4.) Boston or Ladder Fern (Nephrolepis Exaltata)
Not only will these help keep your air clean, they make a dramatic decorating statement when centered in a window. They thrive in high humidity, but keep them out of direct light and hot rooms.
Boston Fern removes: xylene and formaldehyde.
5.) Aloe (Aloe Vera)
Aloes can be smooth or a little spiny, solid green or spotted, so consider getting several and displaying them together. Keep one in the kitchen — not only will it help clean the air, but the juice from the cut plant helps heal burns.
Aloe vera removes: formaldehyde.
6.) Weeping Fig (Ficus Benjamina)
These are easy to start from a leaf or two, so beg a few from ficus-owning friends. They like to be outside during summer, but if you live in a small space, beware. They can grow as high as 10 feet and will need frequent repotting as they grow.
Ficus removes: benzene, trichloroethylene and formaldehyde.
7.) Peace Lily (Spathiphyllum)
Keep them moist but not wet, give them a little bit of shade, and don’t let them get cold, and peace lilies will reward you with dramatic flowers in summer and a graceful shape all year round, as well as cleaner air.
Peace lily removes: ammonia, benzene, formaldehyde and trichloroethylene.
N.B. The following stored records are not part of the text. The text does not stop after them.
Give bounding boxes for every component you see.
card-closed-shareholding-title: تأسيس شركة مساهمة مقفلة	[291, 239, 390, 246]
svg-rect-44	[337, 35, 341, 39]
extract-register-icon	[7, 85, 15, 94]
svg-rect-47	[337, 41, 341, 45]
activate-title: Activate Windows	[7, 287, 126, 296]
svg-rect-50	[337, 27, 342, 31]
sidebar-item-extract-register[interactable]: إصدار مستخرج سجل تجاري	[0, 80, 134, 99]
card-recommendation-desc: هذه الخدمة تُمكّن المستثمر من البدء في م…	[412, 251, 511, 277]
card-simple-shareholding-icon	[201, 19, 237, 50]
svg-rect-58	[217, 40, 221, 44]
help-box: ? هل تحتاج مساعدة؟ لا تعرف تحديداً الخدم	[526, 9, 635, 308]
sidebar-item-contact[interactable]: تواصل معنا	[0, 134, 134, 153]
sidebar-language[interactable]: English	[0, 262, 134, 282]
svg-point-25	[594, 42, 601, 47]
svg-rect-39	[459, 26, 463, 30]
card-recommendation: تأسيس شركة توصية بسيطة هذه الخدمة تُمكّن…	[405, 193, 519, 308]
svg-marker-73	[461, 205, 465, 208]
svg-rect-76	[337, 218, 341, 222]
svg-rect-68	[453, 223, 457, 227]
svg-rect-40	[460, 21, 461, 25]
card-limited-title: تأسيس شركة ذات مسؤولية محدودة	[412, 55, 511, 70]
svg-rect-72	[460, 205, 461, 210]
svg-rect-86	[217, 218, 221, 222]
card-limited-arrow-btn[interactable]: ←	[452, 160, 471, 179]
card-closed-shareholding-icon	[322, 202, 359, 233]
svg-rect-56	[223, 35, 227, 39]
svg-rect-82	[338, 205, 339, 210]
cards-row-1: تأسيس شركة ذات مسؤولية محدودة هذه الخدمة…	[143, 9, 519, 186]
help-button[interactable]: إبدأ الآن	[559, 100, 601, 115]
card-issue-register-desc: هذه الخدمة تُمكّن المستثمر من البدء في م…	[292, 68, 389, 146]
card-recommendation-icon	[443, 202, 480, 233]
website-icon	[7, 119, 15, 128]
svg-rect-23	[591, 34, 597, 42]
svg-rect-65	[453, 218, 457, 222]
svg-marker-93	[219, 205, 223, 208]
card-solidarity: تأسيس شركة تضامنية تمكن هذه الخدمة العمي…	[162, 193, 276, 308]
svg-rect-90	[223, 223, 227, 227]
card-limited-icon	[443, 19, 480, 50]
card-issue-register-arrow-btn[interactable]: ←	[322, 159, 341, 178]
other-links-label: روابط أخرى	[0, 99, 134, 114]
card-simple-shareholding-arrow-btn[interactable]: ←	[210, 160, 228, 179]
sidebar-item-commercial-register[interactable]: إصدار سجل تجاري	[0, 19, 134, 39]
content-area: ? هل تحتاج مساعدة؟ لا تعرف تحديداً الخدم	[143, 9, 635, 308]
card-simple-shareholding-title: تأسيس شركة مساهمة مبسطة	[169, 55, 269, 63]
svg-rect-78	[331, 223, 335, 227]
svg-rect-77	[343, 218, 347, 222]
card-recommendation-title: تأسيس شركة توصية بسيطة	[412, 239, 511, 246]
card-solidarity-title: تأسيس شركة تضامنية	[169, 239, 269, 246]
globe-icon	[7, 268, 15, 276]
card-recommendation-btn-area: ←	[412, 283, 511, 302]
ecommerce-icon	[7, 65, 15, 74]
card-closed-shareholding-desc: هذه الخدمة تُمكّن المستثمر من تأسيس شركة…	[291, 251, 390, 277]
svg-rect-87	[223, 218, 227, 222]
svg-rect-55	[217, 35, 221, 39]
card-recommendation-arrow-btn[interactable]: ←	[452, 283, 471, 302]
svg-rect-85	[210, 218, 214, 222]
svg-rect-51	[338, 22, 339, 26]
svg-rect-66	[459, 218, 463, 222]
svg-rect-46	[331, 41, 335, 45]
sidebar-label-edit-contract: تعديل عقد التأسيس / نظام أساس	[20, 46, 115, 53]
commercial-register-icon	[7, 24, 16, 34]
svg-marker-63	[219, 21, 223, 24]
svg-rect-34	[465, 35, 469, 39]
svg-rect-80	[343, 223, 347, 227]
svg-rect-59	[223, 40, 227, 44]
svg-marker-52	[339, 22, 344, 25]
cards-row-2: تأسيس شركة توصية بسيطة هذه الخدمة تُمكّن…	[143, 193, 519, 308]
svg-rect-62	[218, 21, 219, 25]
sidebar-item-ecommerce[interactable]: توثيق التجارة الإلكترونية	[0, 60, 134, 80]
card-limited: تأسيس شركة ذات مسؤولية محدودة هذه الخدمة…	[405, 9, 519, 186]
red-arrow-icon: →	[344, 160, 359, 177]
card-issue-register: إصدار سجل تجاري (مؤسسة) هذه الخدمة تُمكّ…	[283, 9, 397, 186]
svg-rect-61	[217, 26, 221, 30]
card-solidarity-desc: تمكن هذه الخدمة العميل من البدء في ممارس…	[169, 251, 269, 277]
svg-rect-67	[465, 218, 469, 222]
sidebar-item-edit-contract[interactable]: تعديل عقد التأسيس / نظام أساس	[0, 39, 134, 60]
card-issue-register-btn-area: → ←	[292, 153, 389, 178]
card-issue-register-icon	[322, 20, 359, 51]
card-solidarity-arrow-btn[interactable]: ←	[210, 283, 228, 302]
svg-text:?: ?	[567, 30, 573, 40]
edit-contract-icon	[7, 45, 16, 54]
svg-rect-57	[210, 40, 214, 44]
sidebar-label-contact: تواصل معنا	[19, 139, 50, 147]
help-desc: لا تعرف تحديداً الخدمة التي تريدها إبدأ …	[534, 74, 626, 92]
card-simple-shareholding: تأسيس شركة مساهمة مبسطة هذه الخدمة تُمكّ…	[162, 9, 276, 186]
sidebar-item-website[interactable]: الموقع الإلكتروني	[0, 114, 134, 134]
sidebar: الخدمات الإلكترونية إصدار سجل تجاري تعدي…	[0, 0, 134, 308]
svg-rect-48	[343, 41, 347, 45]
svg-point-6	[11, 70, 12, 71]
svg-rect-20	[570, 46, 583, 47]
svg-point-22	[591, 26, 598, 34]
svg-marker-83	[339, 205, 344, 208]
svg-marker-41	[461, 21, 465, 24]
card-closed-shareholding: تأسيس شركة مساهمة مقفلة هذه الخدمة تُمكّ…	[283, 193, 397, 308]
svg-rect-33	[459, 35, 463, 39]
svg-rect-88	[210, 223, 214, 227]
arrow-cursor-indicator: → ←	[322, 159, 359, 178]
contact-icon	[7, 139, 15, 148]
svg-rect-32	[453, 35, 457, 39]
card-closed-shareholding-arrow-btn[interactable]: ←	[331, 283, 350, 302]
8.) Bamboo Palm (Chamaedorea Sefritzii)
Unlike most of the other plants on this list, bamboo palms need full sun and bright light to thrive. Like the weeping fig (ficus), this plant needs space, because it can grow to be 12 feet tall.
Bamboo palm removes: formaldehyde.
9.) Chrysanthemum (Chrysantheium Morifolium)
The harbingers of fall, chrysanthemums are popular, inexpensive — and champs at air detox, according to NASA.
Mum removes: ammonia, benzene, formaldehyde, and xylene.
10.) English Ivy (Hedera Helix)
This plant can be contained in a pot and serve well as a house plant. It will grow best in moist still and with four or more hours of direct sunlight.
English ivy removes: fecal-matter particles and formaldehyde.
Do you keep house plants to improve air quality?